Days 2 and 3: Iya Valley
The Iya Valley may be slightly difficult to access, but it offers untouched, deep canyons, the best river rafting in Japan, and good walking trails. Despite its isolated location, there are some fantastic lodging options here.
Day 4: Naoshima
Adjust to the even slower pace of Naoshima, spending a day at the world-class Chichu Art Museum, which integrates artworks into everyday locations, often with inspiring results and the Benesse House Museum.
Days 5 and 6: Hiroshima
A quick glance at the busy, attractive city of Hiroshima gives no clue to the events of August 6, 1945. Only the city's Peace Memorial Park (Heiwa Kinen Koen)—with its memorial museum and its A-Bomb Dome (Gembaku Domu), a twisted, half-shattered structural ruin—serves as a reminder of the atomic bomb. From Hiroshima, make a quick trip to the island of Miyajima to see the floating torii of Itsukushima Jinja, a shrine built on stilts above a tidal flat.
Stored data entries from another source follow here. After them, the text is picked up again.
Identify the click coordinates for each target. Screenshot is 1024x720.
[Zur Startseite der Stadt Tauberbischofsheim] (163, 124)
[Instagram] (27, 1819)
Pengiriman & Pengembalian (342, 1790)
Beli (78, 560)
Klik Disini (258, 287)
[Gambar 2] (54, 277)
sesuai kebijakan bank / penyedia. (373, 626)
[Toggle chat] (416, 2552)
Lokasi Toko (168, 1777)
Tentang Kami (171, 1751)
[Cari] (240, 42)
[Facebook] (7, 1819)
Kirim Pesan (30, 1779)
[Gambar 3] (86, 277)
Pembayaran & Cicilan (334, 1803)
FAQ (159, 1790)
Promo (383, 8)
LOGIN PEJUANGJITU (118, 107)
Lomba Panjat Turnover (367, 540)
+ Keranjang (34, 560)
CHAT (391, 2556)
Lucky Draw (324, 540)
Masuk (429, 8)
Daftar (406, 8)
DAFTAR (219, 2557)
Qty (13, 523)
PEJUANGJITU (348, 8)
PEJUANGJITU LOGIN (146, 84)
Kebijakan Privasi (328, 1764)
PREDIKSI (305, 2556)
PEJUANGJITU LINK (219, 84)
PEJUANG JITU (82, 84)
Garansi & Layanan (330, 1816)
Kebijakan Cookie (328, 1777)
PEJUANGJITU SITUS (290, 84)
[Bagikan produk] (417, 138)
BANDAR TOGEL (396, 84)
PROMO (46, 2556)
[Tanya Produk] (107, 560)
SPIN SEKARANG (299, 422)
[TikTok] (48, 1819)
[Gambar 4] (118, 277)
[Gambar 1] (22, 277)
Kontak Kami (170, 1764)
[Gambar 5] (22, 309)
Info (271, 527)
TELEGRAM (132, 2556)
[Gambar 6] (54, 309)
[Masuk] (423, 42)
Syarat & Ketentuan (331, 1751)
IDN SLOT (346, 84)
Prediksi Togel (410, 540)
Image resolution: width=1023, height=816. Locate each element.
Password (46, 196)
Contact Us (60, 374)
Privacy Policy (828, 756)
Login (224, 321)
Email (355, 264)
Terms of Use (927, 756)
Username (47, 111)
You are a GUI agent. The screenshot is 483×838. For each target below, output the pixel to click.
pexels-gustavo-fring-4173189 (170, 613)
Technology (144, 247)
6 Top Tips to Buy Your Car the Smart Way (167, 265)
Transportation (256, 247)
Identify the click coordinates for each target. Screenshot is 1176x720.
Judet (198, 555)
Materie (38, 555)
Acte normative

Days 7 and 8: Yufuin and Mt. Aso
One of the locals' favorite pastimes is relaxing in an onsen, and in the artsy spa town of Yufuin, on the southernmost island of Kyushu, you can soak in mineral water or bubbling mud. Nearby, five volcanic cones create Japan's largest caldera at Mt. Aso. An immense 18 km (11 miles) by 24 km (15 miles), the stark volcanic peak contrasts vividly with the surrounding green hills. One crater, Naka-dake, is still active, and reaching it on foot or via cable car affords views of a bubbling, steaming lake.
Days 9 and 10: Okinawa
Check out cosmopolitan Naha, which gives a feel for how Okinawan culture and cuisine differ from those of "mainland" Japan. Explore the main island's many reminders of its tragic fate during World War II. Take a boat to one of the smaller Kerama islands to relax on unspoiled beaches. And to truly appreciate the beauty of the ocean, get into the water—there are plenty of scuba diving and snorkeling centers.